Document understanding data:
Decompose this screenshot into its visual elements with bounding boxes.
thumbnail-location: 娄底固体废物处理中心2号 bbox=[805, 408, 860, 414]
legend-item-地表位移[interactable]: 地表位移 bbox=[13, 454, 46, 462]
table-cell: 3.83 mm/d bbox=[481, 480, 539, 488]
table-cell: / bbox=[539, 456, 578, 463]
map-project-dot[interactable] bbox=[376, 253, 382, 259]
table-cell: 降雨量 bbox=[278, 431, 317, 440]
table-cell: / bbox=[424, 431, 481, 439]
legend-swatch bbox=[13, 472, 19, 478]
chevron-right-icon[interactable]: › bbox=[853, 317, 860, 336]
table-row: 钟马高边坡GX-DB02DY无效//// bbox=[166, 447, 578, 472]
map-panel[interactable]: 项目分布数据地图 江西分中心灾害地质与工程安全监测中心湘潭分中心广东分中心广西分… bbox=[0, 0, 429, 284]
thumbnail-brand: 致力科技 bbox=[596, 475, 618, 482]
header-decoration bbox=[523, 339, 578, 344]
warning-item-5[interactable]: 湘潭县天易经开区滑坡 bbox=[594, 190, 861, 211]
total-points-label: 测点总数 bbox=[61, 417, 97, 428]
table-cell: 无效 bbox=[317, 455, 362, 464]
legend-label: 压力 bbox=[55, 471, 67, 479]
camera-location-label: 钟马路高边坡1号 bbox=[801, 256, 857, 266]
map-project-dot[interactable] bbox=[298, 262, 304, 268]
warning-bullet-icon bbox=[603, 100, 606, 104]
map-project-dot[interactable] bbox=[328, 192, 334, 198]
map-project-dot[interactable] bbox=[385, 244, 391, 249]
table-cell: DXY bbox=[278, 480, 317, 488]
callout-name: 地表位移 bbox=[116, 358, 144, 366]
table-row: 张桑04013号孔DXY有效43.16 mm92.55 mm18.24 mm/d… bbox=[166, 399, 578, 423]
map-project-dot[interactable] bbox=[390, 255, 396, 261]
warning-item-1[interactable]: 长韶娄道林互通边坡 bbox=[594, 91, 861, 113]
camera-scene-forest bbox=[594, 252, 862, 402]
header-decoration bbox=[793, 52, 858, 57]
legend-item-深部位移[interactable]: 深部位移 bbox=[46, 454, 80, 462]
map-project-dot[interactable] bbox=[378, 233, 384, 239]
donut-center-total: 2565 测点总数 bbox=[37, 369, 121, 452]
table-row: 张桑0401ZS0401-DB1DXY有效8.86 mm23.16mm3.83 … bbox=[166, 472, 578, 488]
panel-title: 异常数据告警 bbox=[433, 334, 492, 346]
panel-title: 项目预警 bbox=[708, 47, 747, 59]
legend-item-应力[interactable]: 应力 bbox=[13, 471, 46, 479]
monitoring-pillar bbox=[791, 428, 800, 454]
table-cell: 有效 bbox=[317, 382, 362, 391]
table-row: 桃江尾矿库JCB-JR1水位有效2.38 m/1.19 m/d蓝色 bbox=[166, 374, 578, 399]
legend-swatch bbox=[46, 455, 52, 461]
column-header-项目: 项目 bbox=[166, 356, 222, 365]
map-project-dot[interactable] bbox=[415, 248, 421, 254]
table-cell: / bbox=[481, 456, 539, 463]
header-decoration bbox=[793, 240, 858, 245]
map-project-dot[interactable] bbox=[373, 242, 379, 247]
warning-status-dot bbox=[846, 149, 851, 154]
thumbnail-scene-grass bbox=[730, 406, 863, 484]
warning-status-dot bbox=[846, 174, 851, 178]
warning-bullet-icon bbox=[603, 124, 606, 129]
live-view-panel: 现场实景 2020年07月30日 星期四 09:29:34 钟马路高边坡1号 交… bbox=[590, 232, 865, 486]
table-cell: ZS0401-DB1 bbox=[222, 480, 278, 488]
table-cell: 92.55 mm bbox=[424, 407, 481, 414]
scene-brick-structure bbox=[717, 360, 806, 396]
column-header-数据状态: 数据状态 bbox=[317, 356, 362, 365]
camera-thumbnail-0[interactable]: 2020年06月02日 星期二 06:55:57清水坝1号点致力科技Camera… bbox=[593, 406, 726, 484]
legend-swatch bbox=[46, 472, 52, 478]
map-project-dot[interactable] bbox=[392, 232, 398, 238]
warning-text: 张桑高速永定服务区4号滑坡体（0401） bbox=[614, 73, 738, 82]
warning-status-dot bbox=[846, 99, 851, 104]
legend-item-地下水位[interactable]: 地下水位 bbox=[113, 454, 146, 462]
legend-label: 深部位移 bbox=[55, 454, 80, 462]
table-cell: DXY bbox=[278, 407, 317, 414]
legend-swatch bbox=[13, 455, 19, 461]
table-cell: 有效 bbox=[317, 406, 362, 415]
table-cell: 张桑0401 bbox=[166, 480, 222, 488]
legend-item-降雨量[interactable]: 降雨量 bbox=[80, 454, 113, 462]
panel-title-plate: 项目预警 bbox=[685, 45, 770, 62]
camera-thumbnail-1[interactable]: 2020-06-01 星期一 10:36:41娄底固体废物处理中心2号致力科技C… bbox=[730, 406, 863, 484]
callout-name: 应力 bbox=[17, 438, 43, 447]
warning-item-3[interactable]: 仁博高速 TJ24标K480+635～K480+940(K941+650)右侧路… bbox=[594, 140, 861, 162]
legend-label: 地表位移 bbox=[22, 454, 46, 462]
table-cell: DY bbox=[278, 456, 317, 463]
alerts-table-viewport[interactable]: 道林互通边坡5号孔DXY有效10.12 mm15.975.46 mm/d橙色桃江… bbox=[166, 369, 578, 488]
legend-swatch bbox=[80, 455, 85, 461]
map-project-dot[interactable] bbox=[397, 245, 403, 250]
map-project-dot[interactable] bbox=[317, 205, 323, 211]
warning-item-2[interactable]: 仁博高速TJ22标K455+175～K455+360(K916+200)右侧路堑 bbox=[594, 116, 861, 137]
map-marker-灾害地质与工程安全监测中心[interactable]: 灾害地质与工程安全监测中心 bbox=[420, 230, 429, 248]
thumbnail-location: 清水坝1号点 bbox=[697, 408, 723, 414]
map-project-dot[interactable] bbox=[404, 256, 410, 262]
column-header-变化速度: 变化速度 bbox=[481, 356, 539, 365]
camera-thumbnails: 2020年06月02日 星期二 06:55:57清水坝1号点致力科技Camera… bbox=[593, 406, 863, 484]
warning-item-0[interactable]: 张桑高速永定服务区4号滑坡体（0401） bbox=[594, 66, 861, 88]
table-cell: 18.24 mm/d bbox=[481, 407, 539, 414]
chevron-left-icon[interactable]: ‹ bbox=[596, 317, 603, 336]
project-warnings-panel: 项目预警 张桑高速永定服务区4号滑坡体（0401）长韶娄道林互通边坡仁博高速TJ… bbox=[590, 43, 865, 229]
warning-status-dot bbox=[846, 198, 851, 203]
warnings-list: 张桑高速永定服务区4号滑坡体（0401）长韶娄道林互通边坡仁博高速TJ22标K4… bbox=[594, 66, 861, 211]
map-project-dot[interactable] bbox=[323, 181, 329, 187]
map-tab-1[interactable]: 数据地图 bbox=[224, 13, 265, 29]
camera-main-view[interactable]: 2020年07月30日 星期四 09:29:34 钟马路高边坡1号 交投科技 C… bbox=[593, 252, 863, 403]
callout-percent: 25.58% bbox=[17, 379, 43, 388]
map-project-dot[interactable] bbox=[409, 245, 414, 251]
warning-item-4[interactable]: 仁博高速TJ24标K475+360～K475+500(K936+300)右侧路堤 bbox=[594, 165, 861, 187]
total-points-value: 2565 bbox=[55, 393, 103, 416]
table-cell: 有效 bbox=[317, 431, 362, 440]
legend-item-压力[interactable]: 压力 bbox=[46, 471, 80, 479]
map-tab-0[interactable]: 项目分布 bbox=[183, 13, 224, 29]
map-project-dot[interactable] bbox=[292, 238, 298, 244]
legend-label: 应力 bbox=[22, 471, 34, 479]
...
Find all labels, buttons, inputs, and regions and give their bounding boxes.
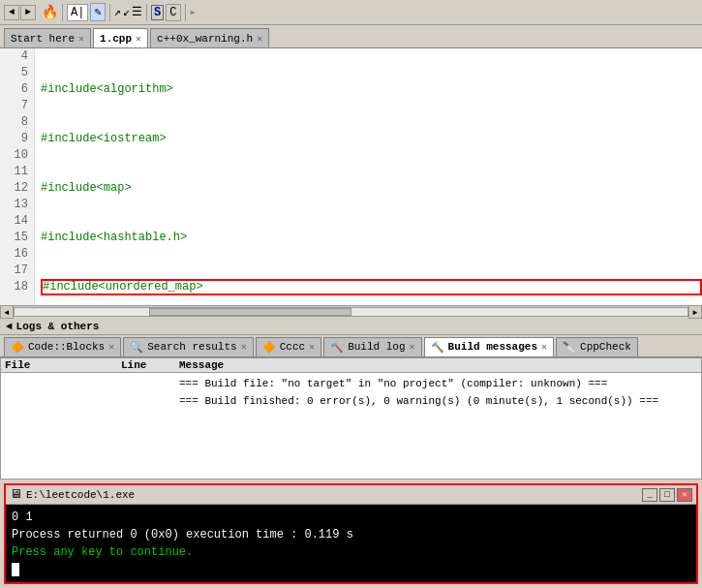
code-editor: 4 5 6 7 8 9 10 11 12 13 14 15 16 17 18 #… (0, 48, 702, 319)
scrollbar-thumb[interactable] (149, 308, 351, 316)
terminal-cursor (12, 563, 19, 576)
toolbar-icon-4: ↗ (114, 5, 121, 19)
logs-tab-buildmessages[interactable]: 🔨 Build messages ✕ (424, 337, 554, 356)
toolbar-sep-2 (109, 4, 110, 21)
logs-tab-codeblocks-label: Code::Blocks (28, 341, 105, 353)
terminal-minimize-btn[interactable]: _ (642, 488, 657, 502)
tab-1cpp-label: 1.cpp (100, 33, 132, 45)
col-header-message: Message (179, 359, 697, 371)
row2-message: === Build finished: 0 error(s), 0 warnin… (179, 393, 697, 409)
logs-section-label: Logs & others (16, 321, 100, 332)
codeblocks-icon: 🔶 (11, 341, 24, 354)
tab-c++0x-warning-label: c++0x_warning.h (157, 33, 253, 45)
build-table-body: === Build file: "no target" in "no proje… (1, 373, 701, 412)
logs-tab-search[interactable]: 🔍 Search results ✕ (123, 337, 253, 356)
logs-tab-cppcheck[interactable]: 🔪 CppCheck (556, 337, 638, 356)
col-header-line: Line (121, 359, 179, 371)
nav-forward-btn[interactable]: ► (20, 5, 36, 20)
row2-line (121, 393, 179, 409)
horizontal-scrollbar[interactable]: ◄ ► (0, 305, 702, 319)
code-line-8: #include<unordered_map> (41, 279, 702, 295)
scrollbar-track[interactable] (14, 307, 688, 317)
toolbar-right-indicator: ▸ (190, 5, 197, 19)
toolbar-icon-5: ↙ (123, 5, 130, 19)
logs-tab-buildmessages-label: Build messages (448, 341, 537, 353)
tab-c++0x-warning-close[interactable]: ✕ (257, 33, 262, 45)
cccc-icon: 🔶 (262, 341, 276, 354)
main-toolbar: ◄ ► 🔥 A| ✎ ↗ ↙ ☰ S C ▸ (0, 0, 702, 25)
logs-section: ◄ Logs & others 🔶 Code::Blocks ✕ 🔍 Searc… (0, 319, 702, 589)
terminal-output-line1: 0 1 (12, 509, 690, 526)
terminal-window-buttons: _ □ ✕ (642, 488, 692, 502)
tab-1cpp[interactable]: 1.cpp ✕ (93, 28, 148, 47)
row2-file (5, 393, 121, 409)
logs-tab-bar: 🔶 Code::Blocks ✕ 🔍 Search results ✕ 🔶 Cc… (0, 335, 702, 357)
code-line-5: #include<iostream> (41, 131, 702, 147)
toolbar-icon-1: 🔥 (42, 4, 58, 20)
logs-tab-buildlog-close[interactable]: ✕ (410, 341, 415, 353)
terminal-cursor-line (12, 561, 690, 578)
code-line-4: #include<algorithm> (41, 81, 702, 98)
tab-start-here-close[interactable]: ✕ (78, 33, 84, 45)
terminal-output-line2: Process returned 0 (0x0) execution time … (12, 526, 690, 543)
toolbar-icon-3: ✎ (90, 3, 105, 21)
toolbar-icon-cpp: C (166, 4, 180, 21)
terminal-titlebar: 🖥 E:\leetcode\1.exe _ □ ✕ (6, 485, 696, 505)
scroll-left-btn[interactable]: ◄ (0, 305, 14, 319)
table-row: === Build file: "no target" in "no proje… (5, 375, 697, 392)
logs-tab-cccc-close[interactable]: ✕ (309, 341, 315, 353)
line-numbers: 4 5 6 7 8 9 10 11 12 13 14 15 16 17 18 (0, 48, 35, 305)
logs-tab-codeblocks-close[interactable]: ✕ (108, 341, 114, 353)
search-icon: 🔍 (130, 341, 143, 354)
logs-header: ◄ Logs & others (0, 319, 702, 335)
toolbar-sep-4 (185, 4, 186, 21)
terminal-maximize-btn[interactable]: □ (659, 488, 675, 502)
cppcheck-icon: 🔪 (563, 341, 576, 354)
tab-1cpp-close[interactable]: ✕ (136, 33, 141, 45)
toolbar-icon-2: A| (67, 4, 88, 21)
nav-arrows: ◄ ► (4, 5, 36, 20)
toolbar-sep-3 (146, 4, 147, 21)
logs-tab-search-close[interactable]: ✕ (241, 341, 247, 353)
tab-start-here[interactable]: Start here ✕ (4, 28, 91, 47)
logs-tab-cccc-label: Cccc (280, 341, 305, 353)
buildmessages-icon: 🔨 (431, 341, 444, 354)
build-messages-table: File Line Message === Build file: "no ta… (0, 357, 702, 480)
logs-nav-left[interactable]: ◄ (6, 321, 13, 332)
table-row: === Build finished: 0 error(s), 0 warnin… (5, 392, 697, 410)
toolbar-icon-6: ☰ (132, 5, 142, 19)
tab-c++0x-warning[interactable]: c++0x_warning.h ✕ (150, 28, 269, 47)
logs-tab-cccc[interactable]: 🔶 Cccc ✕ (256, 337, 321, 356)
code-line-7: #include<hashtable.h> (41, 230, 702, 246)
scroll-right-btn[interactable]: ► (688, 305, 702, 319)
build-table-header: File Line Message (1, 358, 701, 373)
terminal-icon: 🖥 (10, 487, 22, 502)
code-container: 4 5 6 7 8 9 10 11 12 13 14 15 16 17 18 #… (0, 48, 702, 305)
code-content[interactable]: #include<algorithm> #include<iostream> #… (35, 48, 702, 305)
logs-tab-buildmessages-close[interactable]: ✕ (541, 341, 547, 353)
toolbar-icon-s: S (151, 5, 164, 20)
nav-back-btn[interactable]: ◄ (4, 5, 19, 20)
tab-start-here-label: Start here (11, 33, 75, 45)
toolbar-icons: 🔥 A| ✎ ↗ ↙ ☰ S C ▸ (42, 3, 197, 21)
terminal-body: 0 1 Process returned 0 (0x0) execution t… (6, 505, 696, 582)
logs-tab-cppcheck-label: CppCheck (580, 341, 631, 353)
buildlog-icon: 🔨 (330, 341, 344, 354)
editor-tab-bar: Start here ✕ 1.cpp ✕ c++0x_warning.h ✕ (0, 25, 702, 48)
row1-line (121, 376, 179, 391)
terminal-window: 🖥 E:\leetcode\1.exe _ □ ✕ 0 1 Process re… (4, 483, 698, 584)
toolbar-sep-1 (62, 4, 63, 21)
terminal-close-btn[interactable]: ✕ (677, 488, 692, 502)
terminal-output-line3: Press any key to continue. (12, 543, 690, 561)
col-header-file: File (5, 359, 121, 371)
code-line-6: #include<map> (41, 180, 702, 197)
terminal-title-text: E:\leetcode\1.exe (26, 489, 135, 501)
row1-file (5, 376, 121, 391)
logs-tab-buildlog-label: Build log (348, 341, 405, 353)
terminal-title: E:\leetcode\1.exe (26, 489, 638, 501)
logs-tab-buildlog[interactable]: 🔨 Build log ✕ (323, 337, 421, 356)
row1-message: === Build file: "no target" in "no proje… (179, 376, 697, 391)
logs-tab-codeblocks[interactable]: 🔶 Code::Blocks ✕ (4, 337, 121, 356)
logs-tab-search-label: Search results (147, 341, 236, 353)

### What the exercise asks
Find the lines above with the word "Process". Copy them out.

### Exercise result
terminal-output-line2: Process returned 0 (0x0) execution time … (12, 526, 690, 543)
terminal-body: 0 1 Process returned 0 (0x0) execution t… (6, 505, 696, 582)
terminal-window: 🖥 E:\leetcode\1.exe _ □ ✕ 0 1 Process re… (4, 483, 698, 584)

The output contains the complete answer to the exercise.